PROBLEM DETAILS ->
Please output every record below exactly as written, leaving out any pictures.

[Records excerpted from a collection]
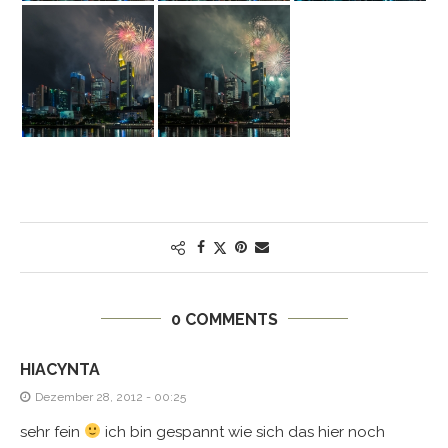
0 COMMENTS
HIACYNTA
Dezember 28, 2012 - 00:25
sehr fein
ich bin gespannt wie sich das hier noch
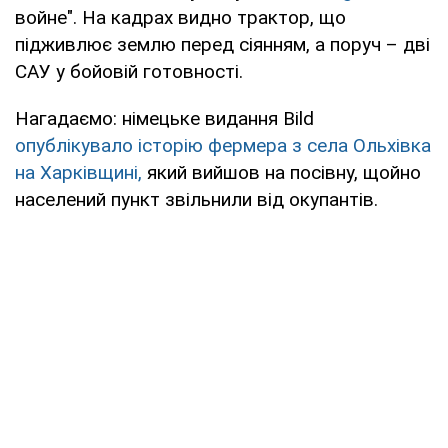
войне". На кадрах видно трактор, що
підживлює землю перед сіянням, а поруч – дві
САУ у бойовій готовності.
Нагадаємо: німецьке видання Bild
опублікувало історію фермера з села Ольхівка
на Харківщині,
який вийшов на посівну, щойно
населений пункт звільнили від окупантів.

SOLUTION ->
0 COMMENTS
HIACYNTA
Dezember 28, 2012 - 00:25
sehr fein
ich bin gespannt wie sich das hier noch
войне". На кадрах видно трактор, що
підживлює землю перед сіянням, а поруч – дві
САУ у бойовій готовності.
Нагадаємо: німецьке видання Bild
опублікувало історію фермера з села Ольхівка
на Харківщині,
який вийшов на посівну, щойно
населений пункт звільнили від окупантів.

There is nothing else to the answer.